Total compensation costs for civilian workers increased 1.0 percent from June to September 2006, seasonally adjusted, virtually unchanged from the 0.9 percent gain from March to June, the Bureau of Labor Statistics of the U.S. Department of Labor reported today... The Employment Cost Index (ECI), a component of the National Compensation Survey, measures quarterly changes in compensation costs, which include wages, salaries, and employer costs for employee benefits for civilian workers (nonfarm private industry and state and local government).The purpose of this survey is to look at how much more firms are paying their workers in wages and benefits. But naturally, the cost of labor to firms is the same thing as the compensation for labor earned by workers, so this data can be read in very different ways.
First, one might worry that it suggests inflationary pressures, as the cost of labor goes up.
But at the same time, this report signals that workers are earning more - which is good news for workers, after all.

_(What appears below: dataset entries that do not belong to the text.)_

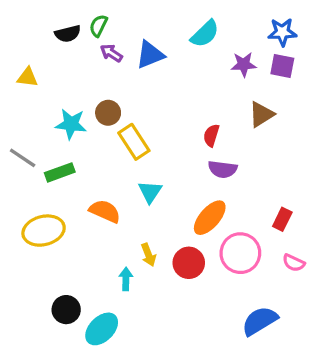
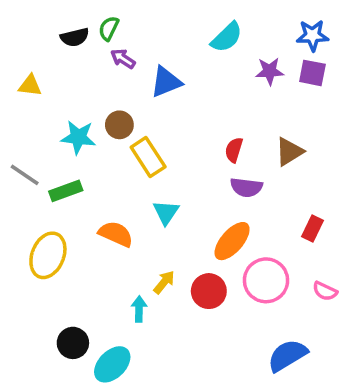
blue triangle: (150, 55) -> (166, 82), moved
brown triangle: (261, 114) -> (289, 152), moved
red rectangle: (282, 219) -> (312, 229), moved
yellow ellipse: (44, 231) -> (48, 255), turned -54
yellow arrow: (148, 255) -> (164, 282), turned -120

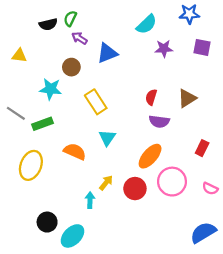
blue star: (312, 35) -> (189, 14), moved
purple star: (270, 71) -> (164, 49), moved
brown circle: (119, 125) -> (71, 67), moved
blue semicircle: (287, 355) -> (203, 232), moved

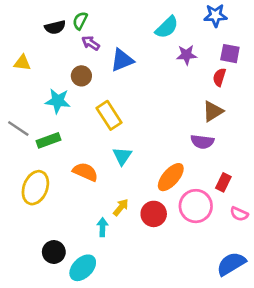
red semicircle: (151, 97) -> (219, 77), moved
purple semicircle: (159, 121) -> (202, 142), moved
red rectangle: (202, 148) -> (223, 182), moved

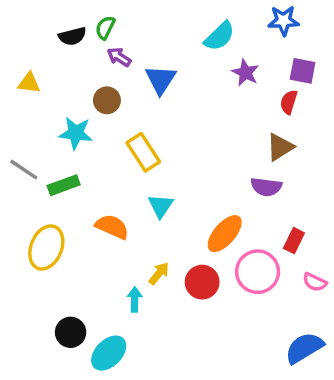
purple star: (187, 55) -> (245, 73), turned 30
blue triangle: (122, 60) -> (161, 80), turned -35

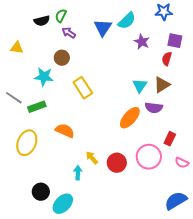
blue triangle: (161, 80) -> (103, 28), moved
cyan triangle: (161, 206) -> (140, 86), moved
orange ellipse: (225, 234) -> (130, 118), moved
yellow arrow: (159, 273) -> (92, 158), turned -80

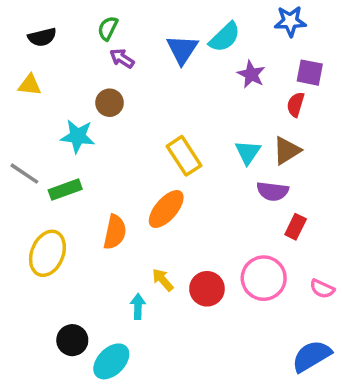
black semicircle: (42, 21) -> (42, 37), moved
yellow rectangle: (83, 88) -> (184, 156), moved
orange ellipse: (130, 118) -> (166, 209), moved
orange semicircle: (65, 131) -> (115, 232), turned 78
red rectangle: (170, 139) -> (296, 227), moved

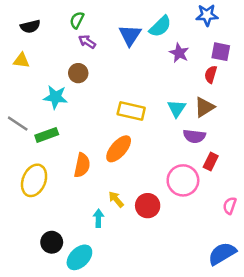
yellow rectangle: (184, 156) -> (131, 111), turned -44
pink circle: (264, 278) -> (183, 180), moved
pink semicircle: (322, 289) -> (230, 206), turned 84

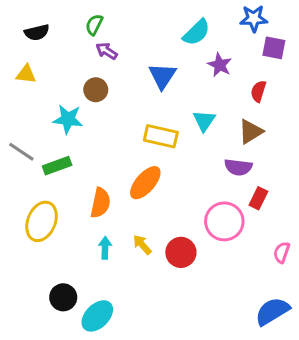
blue triangle: (130, 35) -> (162, 76), moved
purple square: (221, 52) -> (274, 48), moved
cyan triangle: (177, 108) -> (204, 121), moved
cyan arrow: (98, 218) -> (105, 248), moved

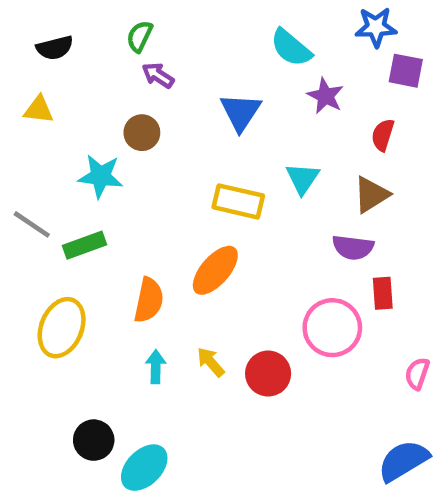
cyan semicircle: (196, 32) -> (291, 48), turned 84
red rectangle: (258, 198) -> (383, 293), turned -30

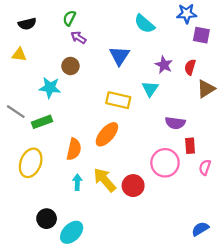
purple star: (325, 96) -> (164, 65), moved
brown triangle: (371, 195) -> (206, 89), moved
yellow arrow: (211, 362) -> (105, 180), size x1.6
pink semicircle: (417, 374) -> (205, 167), moved
blue semicircle: (403, 461) -> (200, 229), size x0.7

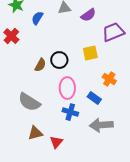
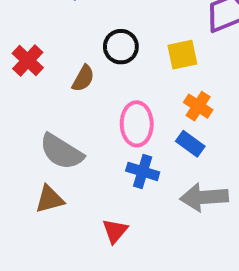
red cross: (11, 36) -> (28, 61), moved
black circle: (59, 60) -> (121, 47), moved
orange cross: (109, 79) -> (198, 106), moved
brown triangle: (35, 133) -> (50, 199), moved

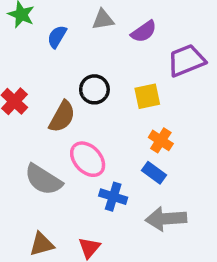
brown semicircle: (83, 78) -> (62, 117), size x1.4
pink ellipse: (137, 124) -> (88, 159), moved, turned -42
brown triangle: (50, 199) -> (42, 244), moved

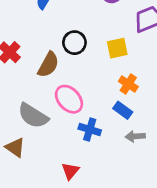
gray arrow: (166, 219) -> (135, 136), moved, size x0.6
brown triangle: (42, 244) -> (15, 147), moved, turned 50

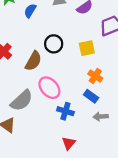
gray semicircle: (33, 116) -> (22, 100), turned -75
red triangle: (70, 171) -> (69, 143), moved

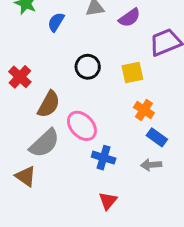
brown semicircle: (33, 61) -> (49, 104), moved
blue rectangle: (91, 96) -> (157, 137), moved

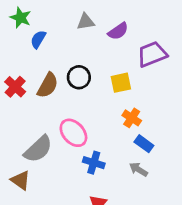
blue semicircle: (56, 22) -> (38, 39), moved
brown semicircle: (49, 104) -> (48, 85), moved
gray arrow: (151, 165) -> (138, 169), turned 36

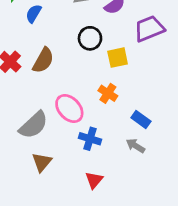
black circle: (79, 77) -> (90, 38), moved
orange cross: (132, 118) -> (108, 93), moved
brown triangle: (21, 180) -> (42, 162), moved, turned 35

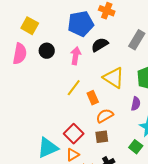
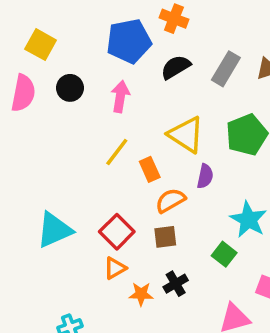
black semicircle: (100, 45) -> (176, 67), moved
purple semicircle: (136, 104) -> (205, 176), moved
cyan triangle: (48, 148) -> (54, 230), moved

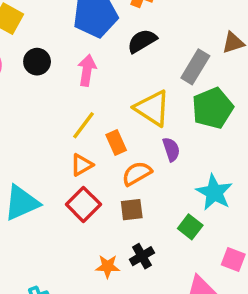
gray rectangle: (226, 69) -> (195, 67), moved
purple semicircle: (205, 176) -> (171, 149), turned -30
orange triangle: (115, 268) -> (82, 165), moved

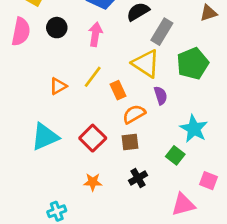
gray rectangle: (195, 67) -> (162, 32), moved
orange triangle: (82, 165) -> (58, 86), moved
orange star: (108, 266) -> (93, 182), moved

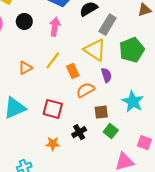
red square: (93, 138) -> (53, 109), turned -30
brown square: (130, 142) -> (101, 112), moved
green square: (175, 155) -> (111, 131), moved
black cross: (138, 178) -> (79, 132), moved

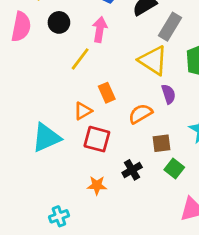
yellow line: (53, 60) -> (80, 59), moved
orange triangle: (25, 68) -> (83, 111), moved
orange rectangle: (73, 71) -> (107, 93), moved

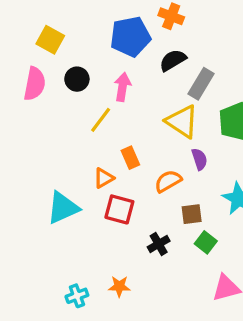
orange star: (97, 185) -> (119, 286), moved

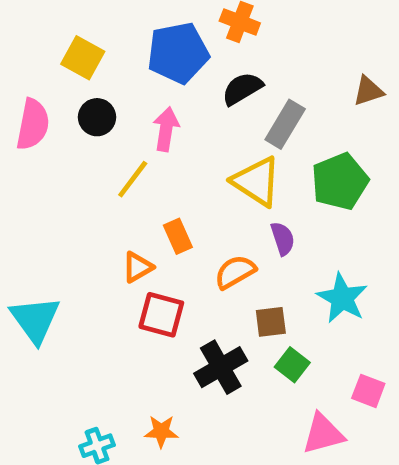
yellow square: (50, 40) -> (83, 58), moved
cyan triangle: (63, 208) -> (35, 320), moved, turned -42
black cross: (159, 244) -> (221, 367), size x1.5

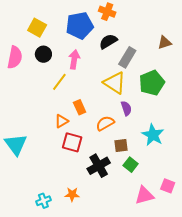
pink square: (368, 391) -> (168, 186), moved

Except for one problem: the figures cited above are all in nominal terms. Adjusting for inflation, the report provides yet more evidence of why most average Americans do not think that the economy is in great shape - the increases in compensation to workers are merely keeping up with inflation.
The chart below shows the series for wages/salaries and benefits for workers in the private sector. The wage/salary series was then deflated by the price index for personal consumption expenditures, and the benefits series was deflated by the price index for health insurance. (2006 figures were extrapolated from the first three quarters of the year.)

To be fair, benefits include things other than simply health insurance (namely employer retirement contributions), so this inflation-adjusted benefit series may overstate the degree to which inflation has eroded the value of those benefits. On the other hand, I'd be willing to bet that most of the nominal increase in the cost of providing benefits to workers is the result of rising health insurance premiums, not due to increasingly expensive retirement contributions... in which case the approximation presented above may not be too bad.
Regardless, this report certainly seems consistent the notion that average workers are not enjoying much of an increase in prosperity during this economic expansion.